Tanpa Juventus, Inter Hanya Bungkus Mentos di Lautan

Swadesta Aria Wasesa

Dok Wikipedia

Inter Milan juara setelah sepuluh tahun hanya menonton tim lain mengangkat trophy. Musim 2010/2011 mereka termangu ketika tim satu kota, AC Milan memuncaki klasemen. Lalu sembilan tahun beruntun tergolek tanda daya, tuna karya lantaran Juventus begitu perkasa di puncak klasemen. Penderitaan mereka berakhir musim ini seiring dengan buruknya manajemen Juventus dalam membangun tim setelah kepergian Allegri.

Suka tidak suka, Inter harus berterima kasih pada Juventus. Faktor tim dengan sejarah sepakbola terkuat di Italia itu tak bisa dilepaskan dari gelar Lautaro dan kawan-kawan hari ini. Sejarah bicara demikian karena tiap Inter meraih gelar selalu ada ‘Juventus’ yang membantu mereka, setidaknya dalam 32 tahun terakhir. Jadi, Pak Teguh Kepala Sekolah SMP Tenera itu harus mengakui betapa Juve memang jauh lebih besar dari Inter dalam persoalan ini.
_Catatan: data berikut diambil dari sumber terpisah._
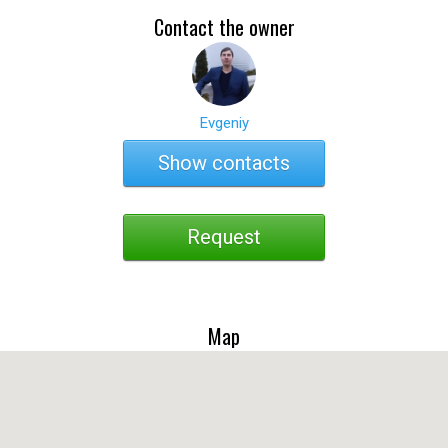
Contact the owner
Evgeniy
Show contacts
Request
Map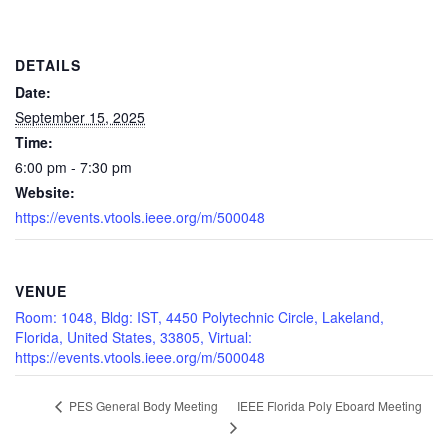
DETAILS
Date:
September 15, 2025
Time:
6:00 pm - 7:30 pm
Website:
https://events.vtools.ieee.org/m/500048
VENUE
Room: 1048, Bldg: IST, 4450 Polytechnic Circle, Lakeland,
Florida, United States, 33805, Virtual:
https://events.vtools.ieee.org/m/500048
IEEE Florida Poly Eboard Meeting
PES General Body Meeting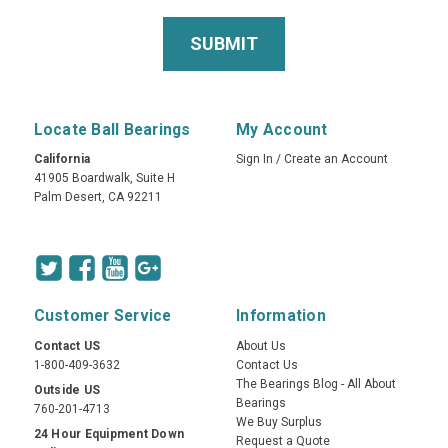
Locate Ball Bearings
My Account
California
Sign In
/
Create an Account
41905 Boardwalk, Suite H
Palm Desert, CA 92211
Customer Service
Information
Contact US
About Us
1-800-409-3632
Contact Us
The Bearings Blog - All About
Outside US
Bearings
760-201-4713
We Buy Surplus
24 Hour Equipment Down
Request a Quote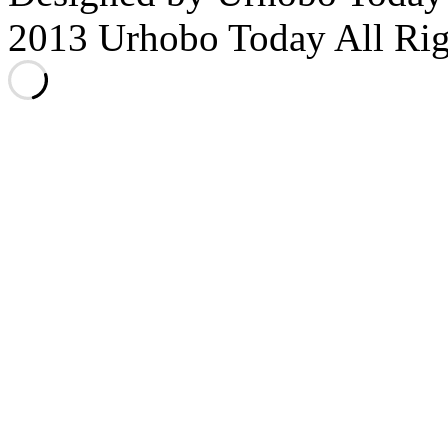
2013 Urhobo Today All Rig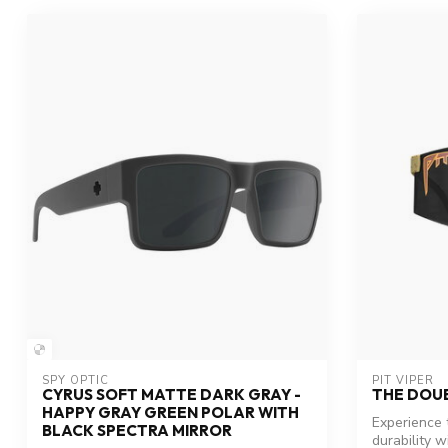
SPY OPTIC
PIT VIPER
CYRUS SOFT MATTE DARK GRAY -
THE DOU
HAPPY GRAY GREEN POLAR WITH
Experience 
BLACK SPECTRA MIRROR
durability w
Mari ke musim 1988/1989 saat Inter mengoleksi gelar ke-13 usai delapan tahun ditikam duka. Gelar itu mereka dapatkan setelah mengontrak eks pelatih Juventus, Giovanni Trapattoni. Menjalani musim dengan banyak pemain bintang, Inter antiklimaks saat melawan Juve yang hanya diperkuat dua pemain kelas dunia: Rui Baros dan Michael Laudrup. Pasca scudetto yang dirayakan besar-besaran itu (maklum, gegar juara), Inter jadi anak bawa lagi selama 17 tahun.
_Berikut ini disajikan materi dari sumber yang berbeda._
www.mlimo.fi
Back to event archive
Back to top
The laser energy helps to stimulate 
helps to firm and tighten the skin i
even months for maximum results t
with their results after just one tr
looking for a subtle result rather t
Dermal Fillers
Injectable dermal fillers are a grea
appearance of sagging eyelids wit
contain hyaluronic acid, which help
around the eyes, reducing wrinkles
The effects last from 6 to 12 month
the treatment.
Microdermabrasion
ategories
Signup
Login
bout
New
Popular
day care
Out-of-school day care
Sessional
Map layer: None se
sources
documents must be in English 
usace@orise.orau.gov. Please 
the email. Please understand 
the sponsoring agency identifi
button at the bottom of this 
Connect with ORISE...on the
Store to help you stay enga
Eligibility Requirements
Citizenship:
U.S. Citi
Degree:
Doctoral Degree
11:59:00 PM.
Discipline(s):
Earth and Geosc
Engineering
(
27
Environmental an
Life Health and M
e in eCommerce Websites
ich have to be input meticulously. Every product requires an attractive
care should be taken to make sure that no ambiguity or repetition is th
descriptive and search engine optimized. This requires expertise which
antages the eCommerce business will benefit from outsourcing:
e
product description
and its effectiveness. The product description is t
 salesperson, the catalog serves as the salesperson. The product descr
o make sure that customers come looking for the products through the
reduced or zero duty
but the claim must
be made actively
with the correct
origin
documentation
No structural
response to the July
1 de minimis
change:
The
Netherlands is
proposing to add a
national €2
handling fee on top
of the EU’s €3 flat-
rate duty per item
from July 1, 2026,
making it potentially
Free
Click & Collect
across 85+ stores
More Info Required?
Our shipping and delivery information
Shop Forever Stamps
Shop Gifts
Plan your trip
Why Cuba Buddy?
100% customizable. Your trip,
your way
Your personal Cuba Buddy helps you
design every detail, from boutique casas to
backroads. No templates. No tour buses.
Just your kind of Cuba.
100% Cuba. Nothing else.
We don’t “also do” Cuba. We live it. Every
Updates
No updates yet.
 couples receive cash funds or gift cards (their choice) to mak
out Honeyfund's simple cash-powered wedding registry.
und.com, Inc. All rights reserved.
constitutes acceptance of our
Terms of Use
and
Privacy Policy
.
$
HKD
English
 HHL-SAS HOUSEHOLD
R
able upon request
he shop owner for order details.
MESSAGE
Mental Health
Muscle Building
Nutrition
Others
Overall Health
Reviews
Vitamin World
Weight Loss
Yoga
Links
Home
Gelar ke-14 mereka tahun 2005/2006 masih diperdebatkan sampai saat ini. Juventus mereka kalahkan dalam ruang pengadilan yang diduga diatur. Mereka tidak hanya menzalimi Alessandro Del Piero dan kawan-kawan sehingga turun ke Serie-B namun juga merampok gelar juara. Satu tahun berselang, gelar ke-15 datang dan lagi-lagi karena faktor Juventus. Ada Patrick Viera di lini tengah yang membentengi barisan pertahanan yang lemah itu, sedangkan di barisan depan Zlatan Ibrahimovic yang belajar banyak dari David Trezeguet di Juventus jadi faktor lain. Ibra juga membantu Inter merebut gelar tiga musim beruntun.
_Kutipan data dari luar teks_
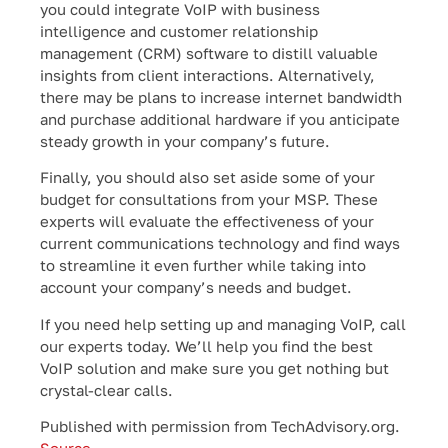
you could integrate VoIP with business
intelligence and customer relationship
management (CRM) software to distill valuable
insights from client interactions. Alternatively,
there may be plans to increase internet bandwidth
and purchase additional hardware if you anticipate
steady growth in your company’s future.
Finally, you should also set aside some of your
budget for consultations from your MSP. These
experts will evaluate the effectiveness of your
current communications technology and find ways
to streamline it even further while taking into
account your company’s needs and budget.
If you need help setting up and managing VoIP, call
our experts today. We’ll help you find the best
VoIP solution and make sure you get nothing but
crystal-clear calls.
Published with permission from TechAdvisory.org.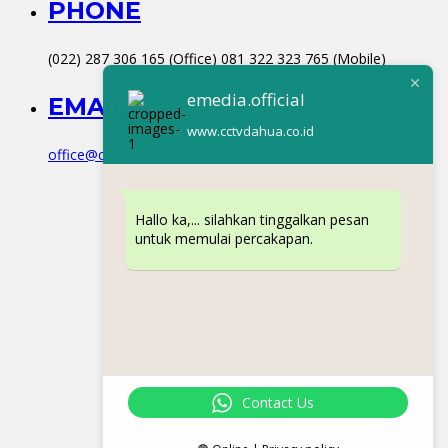
PHONE
(022) 287 306 165 (Office) 081 322 323 765 (Mobile)
emedia.official
EMAIL
www.cctvdahua.co.id
office@cctvdahua.co.id
Hallo ka,... silahkan tinggalkan pesan
untuk memulai percakapan.
Contact Us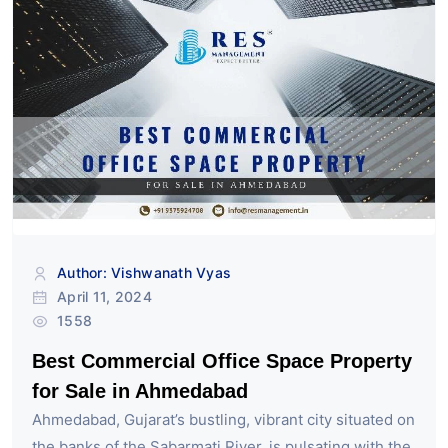
Author: Vishwanath Vyas
April 11, 2024
1558
Best Commercial Office Space Property
for Sale in Ahmedabad
Ahmedabad, Gujarat’s bustling, vibrant city situated on
the banks of the Sabarmati River, is pulsating with the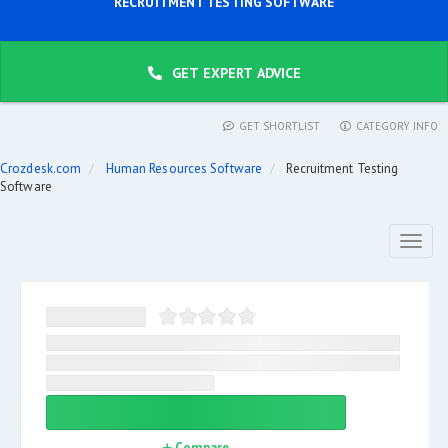
RECRUITMENT TESTING SOFTWARE
GET EXPERT ADVICE
GET SHORTLIST
CATEGORY INFO
Crozdesk.com
Human Resources Software
Recruitment Testing
Software
Toggl
naviga
Compare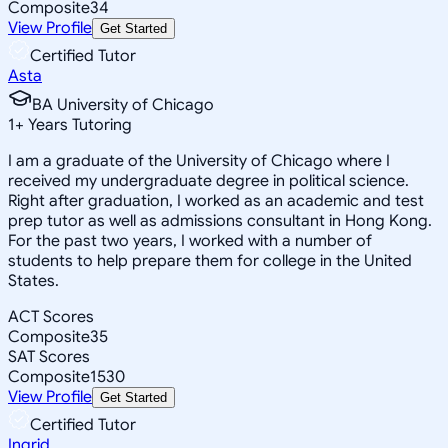
Composite
34
View Profile
Get Started
Certified Tutor
Asta
BA University of Chicago
1
+
Years Tutoring
I am a graduate of the University of Chicago where I
received my undergraduate degree in political science.
Right after graduation, I worked as an academic and test
prep tutor as well as admissions consultant in Hong Kong.
For the past two years, I worked with a number of
students to help prepare them for college in the United
States.
ACT Scores
Composite
35
SAT Scores
Composite
1530
View Profile
Get Started
Certified Tutor
Ingrid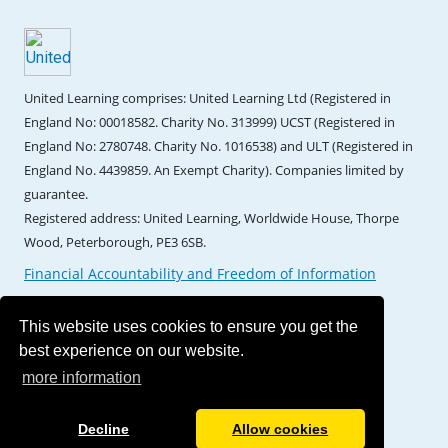
United Learning comprises: United Learning Ltd (Registered in
England No: 00018582. Charity No. 313999) UCST (Registered in
England No: 2780748. Charity No. 1016538) and ULT (Registered in
England No. 4439859. An Exempt Charity). Companies limited by
guarantee.
Registered address: United Learning, Worldwide House, Thorpe
Wood, Peterborough, PE3 6SB.
Financial Accountability and Freedom of Information
This website uses cookies to ensure you get the
best experience on our website.
more information
Decline
Allow cookies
Faktor Juventus hadir lagi saat Inter mengangkat gelar juara ke-18 sekaligus menjuarai Champions League 2009/2010. Kali ini bukan di sektor pemain atau pelatih melainkan momen transfer. Adalah Gabriele Oriali, konsultan transfer yang dekat dengan Juventus yang membantu Inter musim itu. Oriali yang mendapat kemampuan analisis dari para pemain Juve saat Italia menjuarai Piala Dunia 1982 seperti Paolo Rossi dan Dino Zoff bertindak sebagai representasi tim kala mencari pemain. Kemampuan analisis yang diturunkan penggawa Juventus saat mereka masih aktif bermain itu berhasil mendatangkan Samuel Etoo dan Thiago Motta yang sesuai dengan kebutuhan tim.

Dan mari bahas musim ini. Klub yang warna jerseynya mirip Jin Aladin menjadi Juventuisme kaffah karena memakai jasa orang-orang yang pernah menggantungkan hidup pada raksasa Turin. Ada nama Giueseppe Marotta, suksesor Luciano Moggi di Juventus dan tentu saja Antonio Conte. Nama terakhir ini mengapteni Juve 1996-2001 dan mendapatkan popularitas besar sebagai pelatih ketika mengarsiteki Buffon dan kawan-kawan 2011-2013.

Deretan fakta itu membuktikan bahwa Inter Milan selalu mengekor Juventus dalam membangun dan meramu tim sehingga harus cium tangan pada Nyonya Tua. Tidak hanya sebagai tanda hormat, namun juga bukti bahwa tanpa Juventus Inter hanya bungkus permen mentos yang mengambang di samudera.